GSK Heritage archivist Jill Moretto made such a find when looking through boxes containing bound copies of letters written by company owners. One of the so-called letter books was smaller than the others and had a different leather cover. And the curious label on its spine seemed out of place: “African Correspondence.”
“What’s this?’ Moretto recalls wondering as she stood alone in the archive space in North Mymms. “This is different.”
It didn’t take long for her to figure out the book belonged to GSK heritage company founder William Allen, a devout Quaker and ardent opponent of slavery whose writing had long been of interest to researchers and academics.
Allen, of Allen and Hanburys, was born in 1770 and joined the company as a clerk in 1792, rising in the span of five years to become owner and managing partner.

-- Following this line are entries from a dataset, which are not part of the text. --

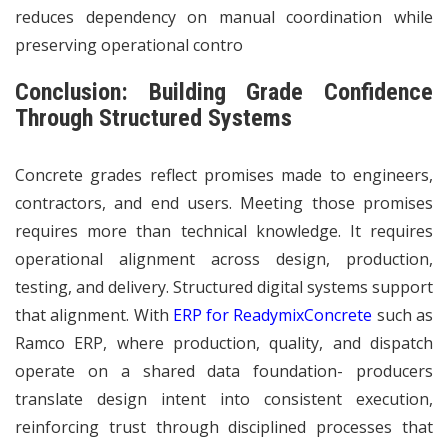
reduces dependency on manual coordination while
preserving operational contro
Conclusion: Building Grade Confidence
Through Structured Systems
Concrete grades reflect promises made to engineers,
contractors, and end users. Meeting those promises
requires more than technical knowledge. It requires
operational alignment across design, production,
testing, and delivery. Structured digital systems support
that alignment. With
ERP for ReadymixConcrete
such as
Ramco ERP, where production, quality, and dispatch
operate on a shared data foundation- producers
translate design intent into consistent execution,
reinforcing trust through disciplined processes that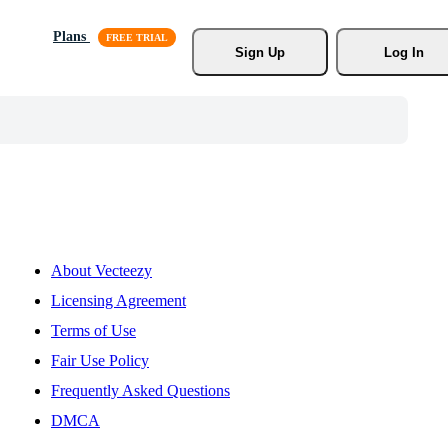
Plans
Sign Up
Log In
About Vecteezy
Licensing Agreement
Terms of Use
Fair Use Policy
Frequently Asked Questions
DMCA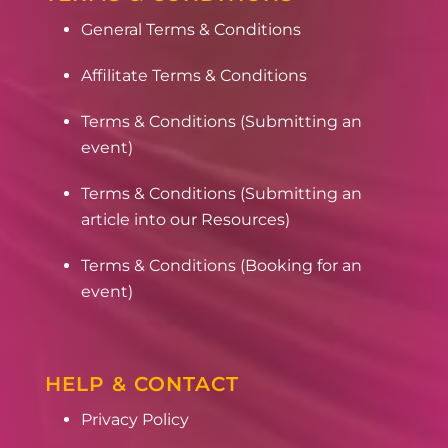
General Terms & Conditions
Affilitate Terms & Conditions
Terms & Conditions (Submitting an
event)
Terms & Conditions (Submitting an
article into our Resources)
Terms & Conditions (Booking for an
event)
HELP & CONTACT
Privacy Policy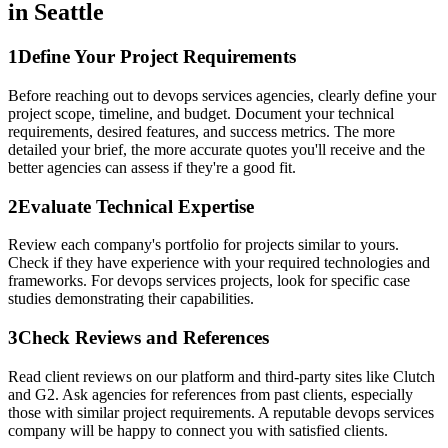
in Seattle
1
Define Your Project Requirements
Before reaching out to devops services agencies, clearly define your
project scope, timeline, and budget. Document your technical
requirements, desired features, and success metrics. The more
detailed your brief, the more accurate quotes you'll receive and the
better agencies can assess if they're a good fit.
2
Evaluate Technical Expertise
Review each company's portfolio for projects similar to yours.
Check if they have experience with your required technologies and
frameworks. For devops services projects, look for specific case
studies demonstrating their capabilities.
3
Check Reviews and References
Read client reviews on our platform and third-party sites like Clutch
and G2. Ask agencies for references from past clients, especially
those with similar project requirements. A reputable devops services
company will be happy to connect you with satisfied clients.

The book Moretto found contains his correspondence with people including Paul Cuffee, a well-known African American abolitionist and son of a freed slave. Cuffee was a leader in the movement to colonize freed slaves in Sierra Leone, using his personal wealth and ships to visit and transport colonists to Africa.
It also contains letters to and from first generation free African American John Kizell, who acted as an intermediary between the British colonial government and the people of his native island Sherbro, off the coast of Sierra Leone. Kizell would later be part of a group that colonized the land that became Liberia.
Until Moretto stumbled upon it, the book was thought to be lost and researchers could only view photocopies made years earlier. She knew the book’s importance transcended the history of the company and could inform scholars in the U.S. Working with her counterpart in GSK’s US Heritage Archives, it became clear that donating the book to the museum made perfect sense.
The book was carried by hand aboard a flight from the U.K. to the U.S. and, in May, hand-couriered by Smithsonian curator Nancy Bercaw from North Carolina to the National Museum of African American History and Culture, of which GSK was a founding donor.
The letters “provide an opening for future research into the diversity, breadth, and internationalism of American black abolitionists,” Bercaw said in an appraisal of the book. The museum’s abolitionist collection up to then had focused on how the cause was marketed through materials and news print, but the letters “provide a means to explore the intricate politics necessary to create mass movements,” she said.
Moretto, who has been pouring through GSK’s history since joining the company in 2013, said she knows her discovery “is so important to so many people.”